The current members of the shared-liquidity pool are New Jersey, Delaware, and Nevada, but Michigan has been now added to the ranks. All states have a fairly similar approach to online gambling and they offer liberal and encompassing laws that focus on sports, poker, and casinos. All but Nevada that is as the Silver State is heavily reliant on foot traffic to its casinos.
Nevada and Delaware entered the agreement back in 2014 and New Jersey joined in 2017, just a year prior to the legalization of sports gambling. Nevada, though, may not like online casinos, but it’s happy to allow people to play poker online, which means that players in the Great Lakes and Silver State will now have access to bigger prize pools.
Liquidity has been one of the main challenges in cultivating a strong poker community in the United States. The majority of players still tend to eye offshore websites soulfully and many are tempted to play there instead of looking up some alternative in the US.
With the strong endorsement of shared liquidity agreements, though, poker should sooner or later catch up online. Commenting on the latest member, the Multi-State Internet Gaming Association – originally founded in Delaware – said through its manager Rebecca Satterfield:
"The Multi-State Internet Gaming Association welcomes Michigan to its ranks, along with its nearly 10 million residents, who can now avail themselves of a full array of interactive gaming among the association’s member states."

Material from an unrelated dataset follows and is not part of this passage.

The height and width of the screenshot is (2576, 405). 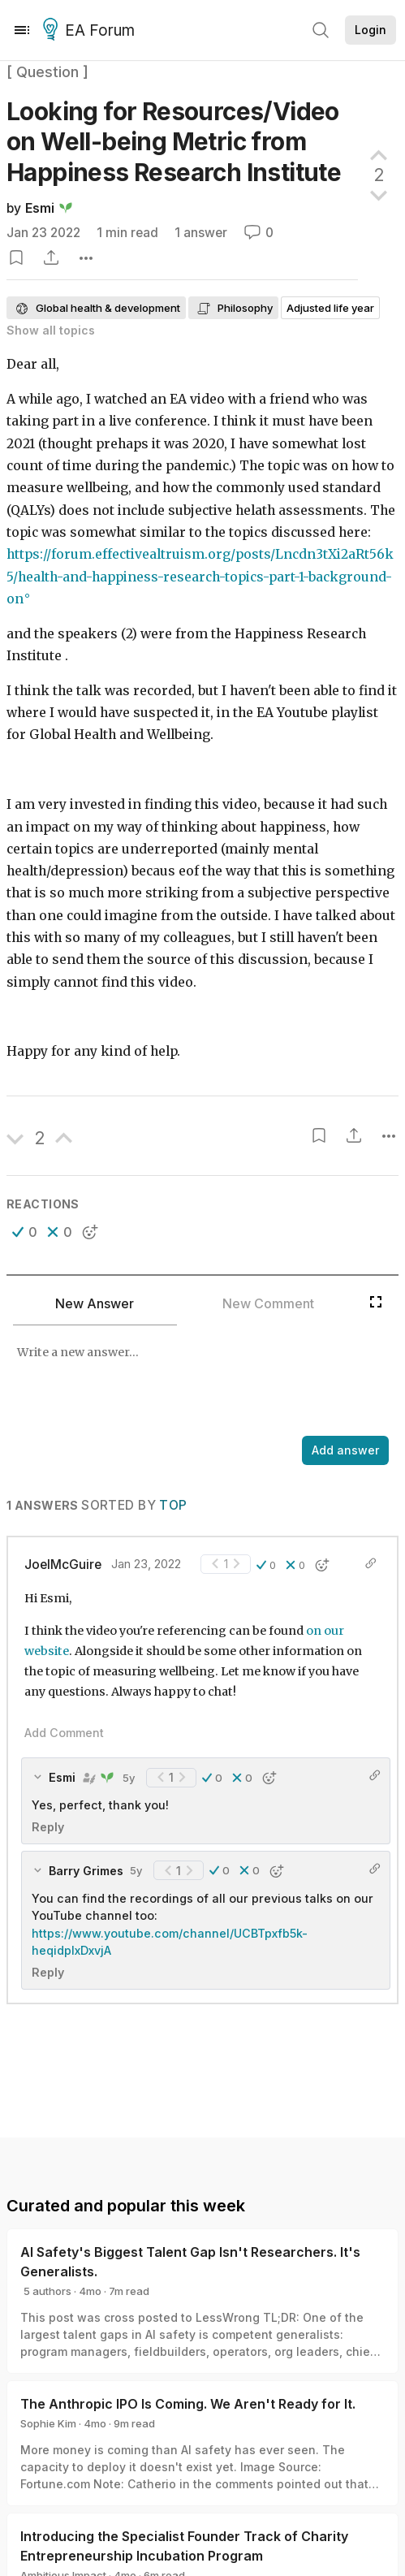 What do you see at coordinates (21, 30) in the screenshot?
I see `[Menu]` at bounding box center [21, 30].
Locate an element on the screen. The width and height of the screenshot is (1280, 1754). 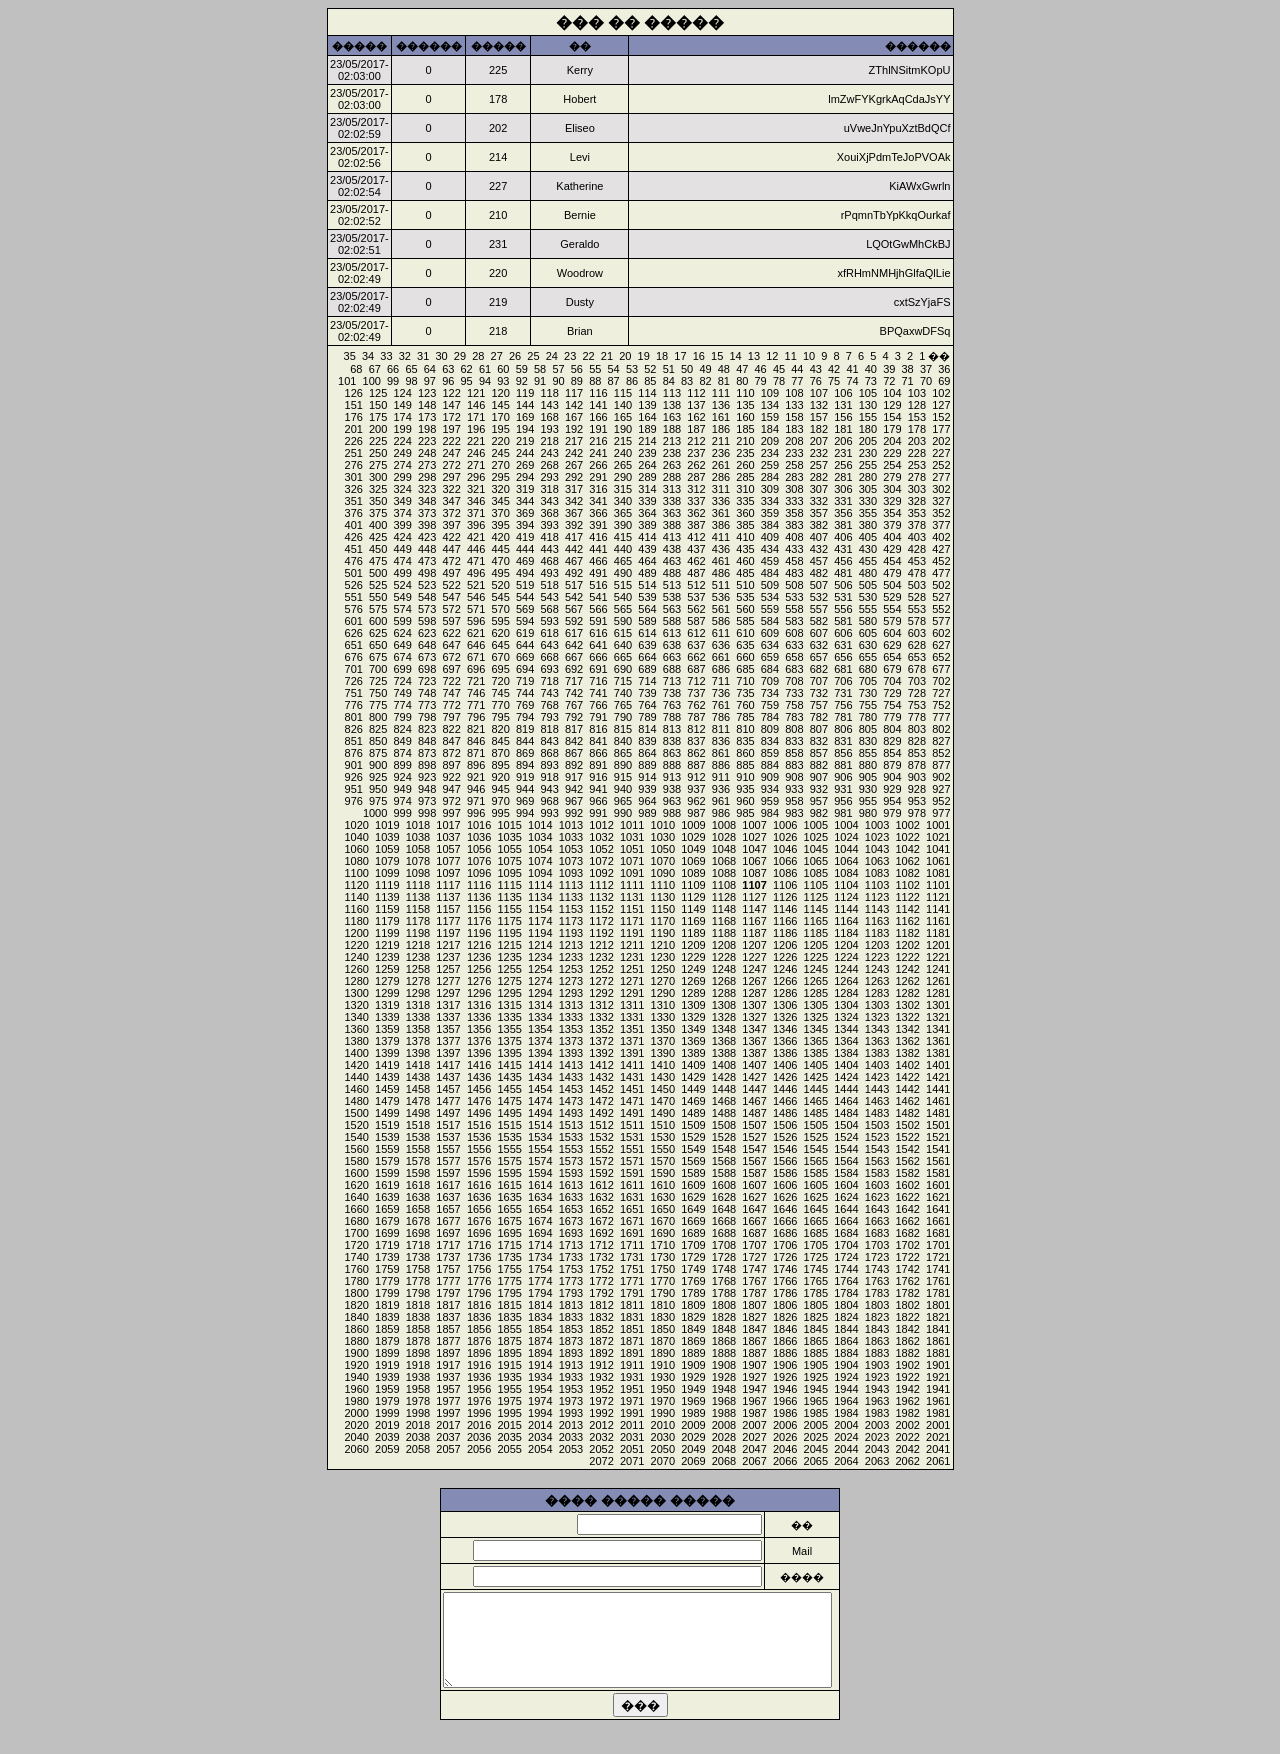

Satterfield reaffirmed the organization’s commitment to see more jurisdictions across the United States join the shared liquidity. The plans were scuppered back in 2019 when the Department of Justice, under the administration of President Donald Trump, decided to reverse its opinion of a piece of legislation known as The Wire Act.
The Wire Act intended to prohibit the transference of information and personal data across state borders, effectively dismantling the way lotteries operate. However, the reversal issued a very strong response from individual states which challenged the "frivolous" opinion of the Wire Act by the DoJ.
The case was finally settled with the New Hampshire Lottery defeating the opinion in court and paving the way for the growth of the shared-liquidity agreement originally created between Nevada and Delaware. This success and Michigan’s most recent joining should mean that we can see Pennsylvania follow suit before long.